Orthodox side: It seems you are constraining the Holy Spirit to hasten his unity operations. Church unity is a very serious matter with us. An official response, such as you request cannot be given by anybody present here. There has been no official demand from your church for such a response. In our tradition the whole people of God, the Body of Christ, has the decisive word, and we have a long procedure for that.
R. C. side: Then you can take some steps to teach your people about unity at this time (This was said by Bishop Kunnassery).

Orthodox side: That is a fine suggestion! But we think our people are already taught what unity means. They can easily distinguish between unity as our Orthodox tradition understands and what you mean by unity.
R. C. side: We hear that your church assembly (Syrian Christian Association) is meeting at the end of October. As it is the highest authoritative body in your church could you possibly move a motion regarding the question of unity we are talking about? That will then involve your people also.

Orthodox side: Your suggestions do not correspond to the spirit and scope of our present meeting. Besides you have made no official proposal. The Syrian Christian Association meeting has other business to transact and its agenda is set much in advance. Further we do not at this point wish to follow up your suggestions, until we get them from an official body in your church.

R. C. side: Can we meet again at the end of October? We would like very much to have another meeting without much delay.

Orthodox side: There is no point in another meeting like this. But if you like to have theological discussions we can cooperate. Anyway October is too early. Further our bishop who is responsible for inter-church relations has to be involved in any theological discussions with our sister churches. His convenience also has to be sought.
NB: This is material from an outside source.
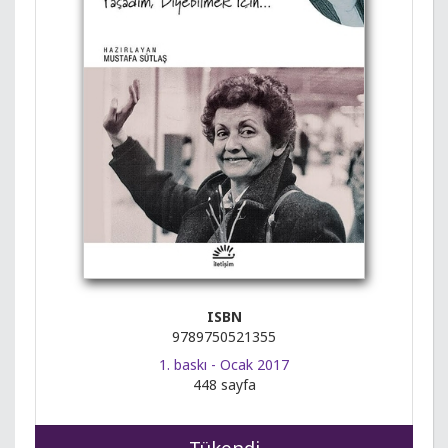
ISBN
9789750521355
1. baskı - Ocak 2017
448 sayfa
Tükendi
R. C. side: Can we have it as early as possible if October is too early? As venue we suggest the St. Thomas Apostolic Seminary, Vadavathoor. Since it is near to Devalokam, Your Holiness may find it easy to travel.
The Catholicos: No. I do not normally take part in such discussions. If you wish so I can send these two people (pointing to Fr. V. C. Samuel and Fr. K. M. George).

R. C. side: Your Holiness, we want your esteemed presence. We are not interested in a meeting without Your Holiness. If your Holiness finds it difficult to travel, we can come here.

The Catholicos: Well, you may come here whenever you like; but do not count on my presence.

(At the insistence of the R. C. side, a date, Jan. 7; 1986, was reluctantly agreed upon)

Bishop Kunnassery: (sensing that the meeting was to conclude without any desired result) if thi

ngs move in the direction all of us wish to see, we in the Syro-Malabar church have no objection to dissolve our rite and join the Orthodox church. Then, if the Lord wills so, all of us St. Thomas Syrian Christians will have one head and one church in India.

(The Catholicos politely thanked the R. C. bishops and priests for their visit and the meeting was concluded)
The proposed second meeting did not take place, since both sides felt very little purpose would be served by it.